Source data:
****

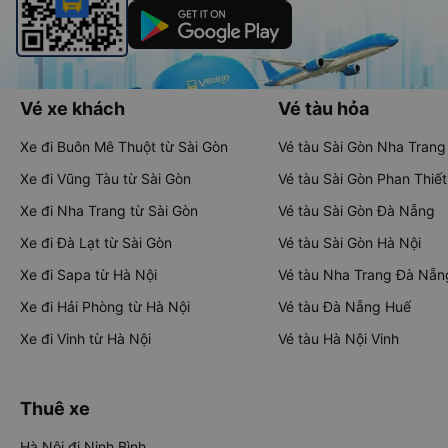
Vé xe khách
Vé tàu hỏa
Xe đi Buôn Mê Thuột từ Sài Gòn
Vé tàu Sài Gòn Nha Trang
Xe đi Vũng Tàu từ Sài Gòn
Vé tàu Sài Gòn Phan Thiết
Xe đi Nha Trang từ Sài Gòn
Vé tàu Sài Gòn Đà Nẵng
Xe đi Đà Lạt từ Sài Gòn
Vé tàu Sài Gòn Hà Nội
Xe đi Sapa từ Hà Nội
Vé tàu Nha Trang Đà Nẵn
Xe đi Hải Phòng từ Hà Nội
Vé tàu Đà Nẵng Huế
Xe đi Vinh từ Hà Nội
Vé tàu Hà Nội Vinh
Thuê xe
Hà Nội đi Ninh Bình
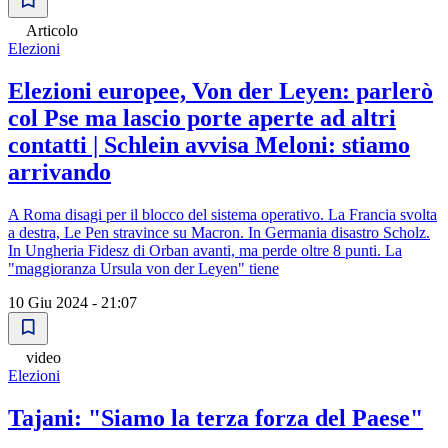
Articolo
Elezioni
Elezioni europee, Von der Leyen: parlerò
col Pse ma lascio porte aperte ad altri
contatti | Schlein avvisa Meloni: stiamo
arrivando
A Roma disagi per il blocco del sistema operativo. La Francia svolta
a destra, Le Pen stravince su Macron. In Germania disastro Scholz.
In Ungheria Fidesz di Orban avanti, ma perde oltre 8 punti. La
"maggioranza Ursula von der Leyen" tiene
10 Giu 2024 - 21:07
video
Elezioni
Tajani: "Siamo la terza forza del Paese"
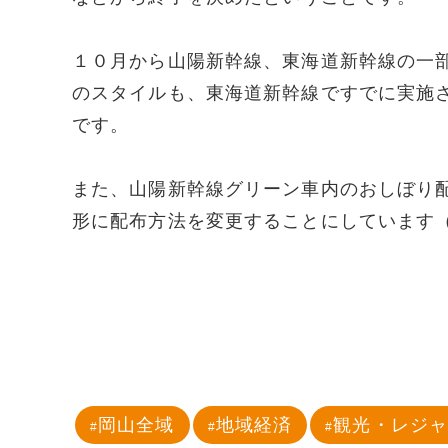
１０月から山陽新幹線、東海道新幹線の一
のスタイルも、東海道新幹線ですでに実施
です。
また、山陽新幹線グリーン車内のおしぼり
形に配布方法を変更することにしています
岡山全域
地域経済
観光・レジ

****

What this task involves:
Return the complete material exactly as it appears, without images.

Result for this task:
Vé xe khách
Vé tàu hỏa
Xe đi Buôn Mê Thuột từ Sài Gòn
Vé tàu Sài Gòn Nha Trang
Xe đi Vũng Tàu từ Sài Gòn
Vé tàu Sài Gòn Phan Thiết
Xe đi Nha Trang từ Sài Gòn
Vé tàu Sài Gòn Đà Nẵng
Xe đi Đà Lạt từ Sài Gòn
Vé tàu Sài Gòn Hà Nội
Xe đi Sapa từ Hà Nội
Vé tàu Nha Trang Đà Nẵn
Xe đi Hải Phòng từ Hà Nội
Vé tàu Đà Nẵng Huế
Xe đi Vinh từ Hà Nội
Vé tàu Hà Nội Vinh
Thuê xe
Hà Nội đi Ninh Bình
Articolo
Elezioni
Elezioni europee, Von der Leyen: parlerò
col Pse ma lascio porte aperte ad altri
contatti | Schlein avvisa Meloni: stiamo
arrivando
A Roma disagi per il blocco del sistema operativo. La Francia svolta
a destra, Le Pen stravince su Macron. In Germania disastro Scholz.
In Ungheria Fidesz di Orban avanti, ma perde oltre 8 punti. La
"maggioranza Ursula von der Leyen" tiene
10 Giu 2024 - 21:07
video
Elezioni
Tajani: "Siamo la terza forza del Paese"
１０月から山陽新幹線、東海道新幹線の一
のスタイルも、東海道新幹線ですでに実施
です。
また、山陽新幹線グリーン車内のおしぼり
形に配布方法を変更することにしています
岡山全域
地域経済
観光・レジ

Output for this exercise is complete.